On this web page, we provide the Python implementation of the anger detection method proposed in our paper titled 'Multi-Time Window Feature Extraction Technique for Anger Detection in Gait Data.'
The proposed method was implemented using Python 3.9.16. To implement five machine learning algorithms (logistic regression, k-nearest neighbors, Naive Bayes, c-suport vector machine, and decision tree), we utilized scikit-learn 1.2.1. Additionally, we employed matplotlib 3.6.2 and numpy 1.23.5.
- We utilized the Body Movement Library (BML) dataset, which includes gait sequences from 30 subjects. The dataset utilizes two file formats, namely CSM and PTD. In our study, we specifically used PTD file format.

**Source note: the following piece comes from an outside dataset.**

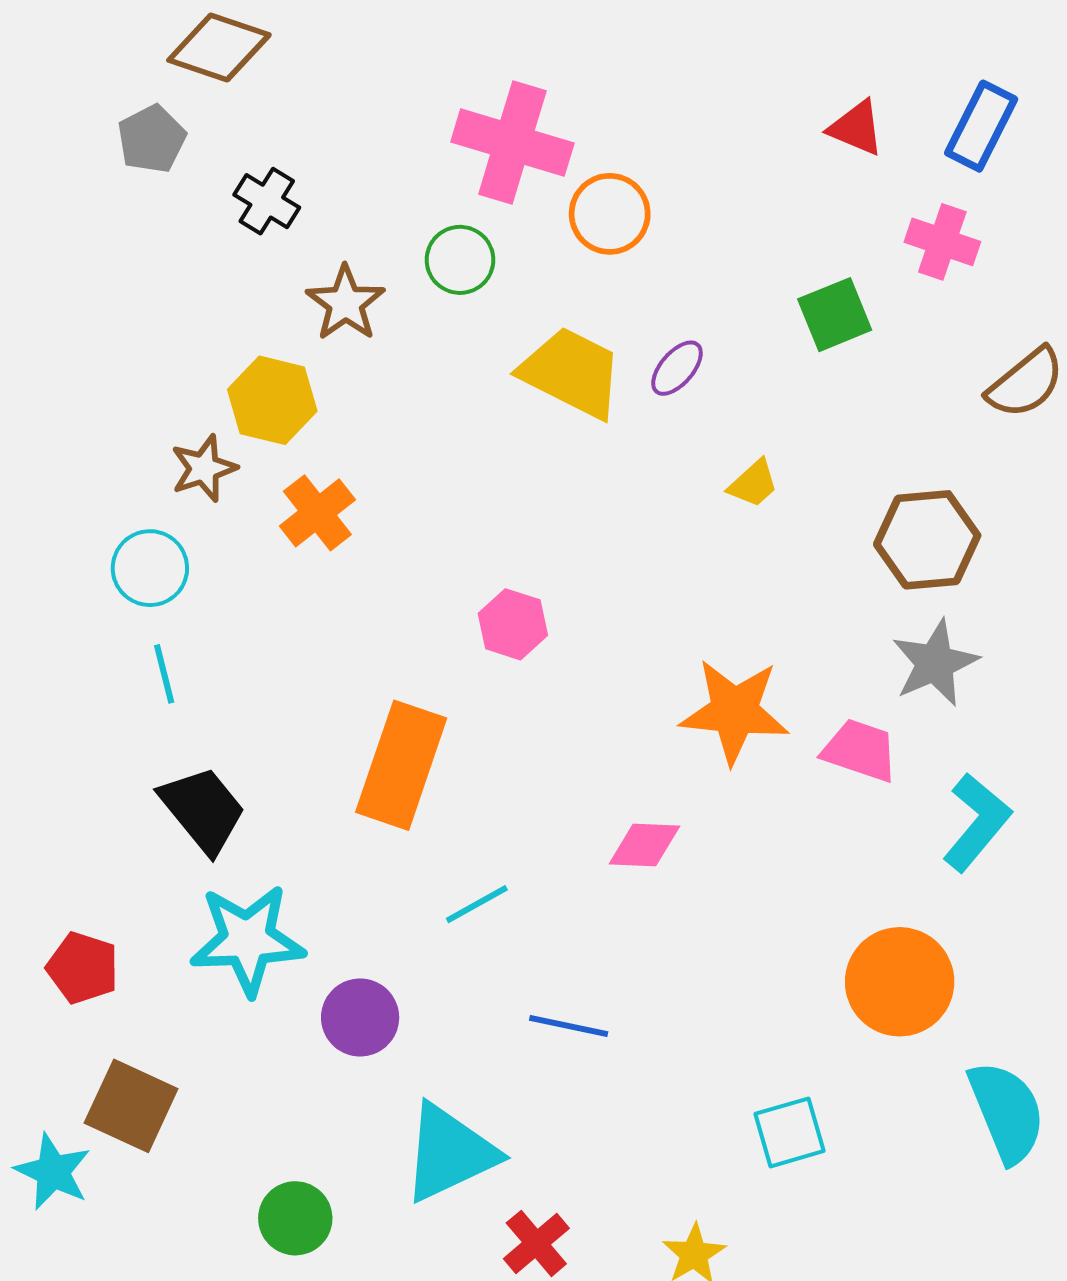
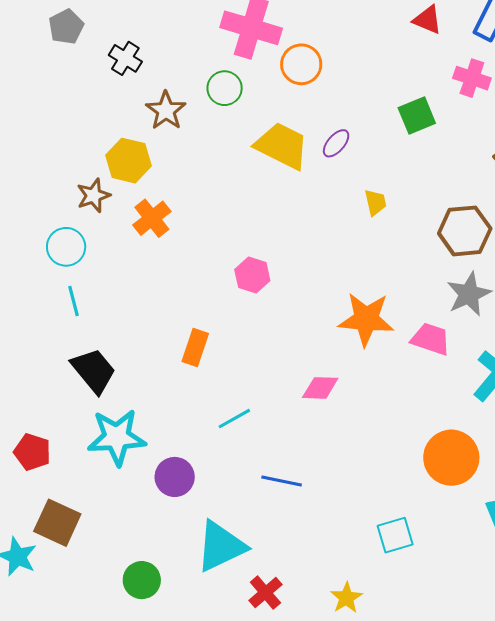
yellow trapezoid: (753, 484) -> (375, 202), turned -60
orange rectangle: (401, 765) -> (195, 347), size x0.6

- If you wish to download this dataset, please click here to access the download link.
Please execute 'feature_extraction.py.' After running the .py file, you will obtain an npz file containing feature vectors.
Please execute 'ensemble_learning.py.' After running the .py file, you will see the performance evaluation results of our proposed ensemble model.
Please cite this paper in your publications if it helps your research.
@article{kwon2023multi,
author={Kwon, Beom and Oh, Taegeun},
journal={Journal of The Korea Society of Computer and Information},
title={Multi-Time Window Feature Extraction Technique for Anger Detection in Gait Data},
year={2023},
volume={28},
number={4},
pages={41--51},
doi={10.9708/jksci.2023.28.04.041}
}
Paper link:
Our codes are freely available for non-commercial use.